Come abbiamo già visto per le manifatture di Capodimonte, la coppia reale formata da Carlo di Borbone e Maria Amalia di Sassonia fu determinante per l’impronta culturale del Regno di Napoli del XVIII secolo. Ai reali si deve dare atto di aver “inaugurato” quello che viene ancora oggi chiamato Miglio d’Oro, una storia che interseca antichità archeologiche, moda dell’aristocrazia e bellezze paesaggistiche.
Il Miglio d’Oro
Quel che oggi chiamiamo Miglio d’Oro è un tratto della borbonica strada regia delle Calabrie, oggi inglobata nella SS 18 Tirrenica Inferiore, tra il confine dei quartieri di San Giovanni a Teduccio fino alla città di Torre del Greco. Il nome deriva dall’unione dell’unità di misura utilizzata nel Settecento, il miglio, mentre “d’oro” deriva dalla ricchezza dei giardini dell’epoca pieni di agrumi. Il Miglio comprende un gran numero di ville settecentesche realizzate come luogo di residenza e villeggiatura, quasi sulla falsariga di quelle romane di epoca antica lungo il litorale nord.

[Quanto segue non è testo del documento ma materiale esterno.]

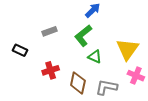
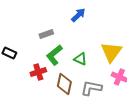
gray rectangle: (50, 31) -> (46, 34), moved
green L-shape: (83, 36) -> (54, 55), moved

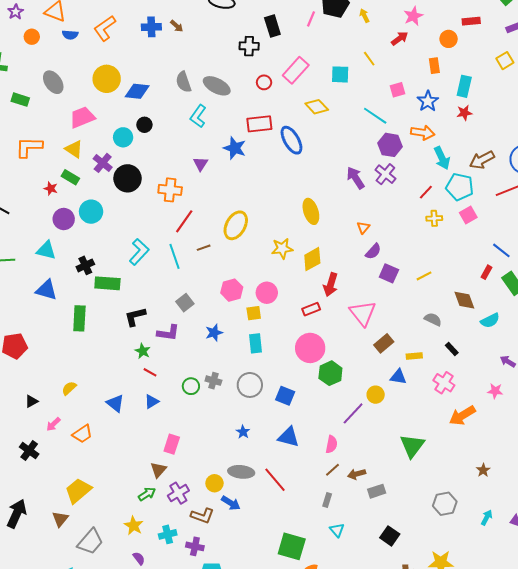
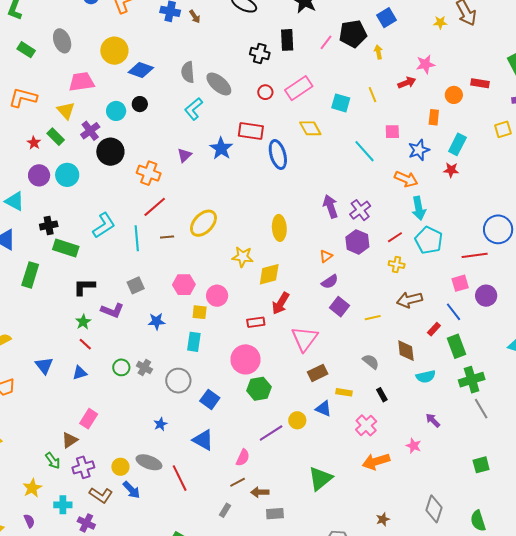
purple hexagon: (390, 145) -> (357, 242), moved
brown arrow: (482, 160) -> (409, 300), moved
pink square: (468, 215) -> (460, 283), moved
green arrow: (147, 494) -> (53, 461), turned 72

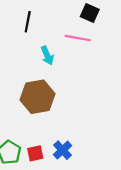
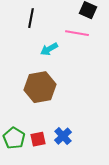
cyan arrow: (47, 55) -> (49, 49), turned 84

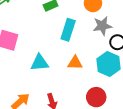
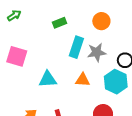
gray star: (102, 26) -> (97, 52), moved

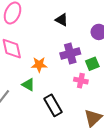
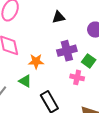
black triangle: (62, 20) -> (59, 17), turned -40
green square: (92, 64) -> (89, 61), turned -32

L’origine di quest’area particolare si deve a un caso fortuito: Carlo I, dopo aver visitato la villa del duca d’Elboeuf lungo la riviera vesuviana avrebbe deciso di farsi costruire, anche lui, un nuovo palazzo in quel particolare tratto di costa, incantevole e tranquillo, lontano dallo schiamazzo della capitale, eppure così vicino. Nel 1738 iniziarono quindi i lavori per la realizzazione della Reggia di Portici, commissionata all’architetto Antonio Canevari. Nello stesso anno iniziarono anche i primissimi scavi “archeologici” nell’area di Ercolano, non lontano da dove si stava costruendo la nuova residenza reale.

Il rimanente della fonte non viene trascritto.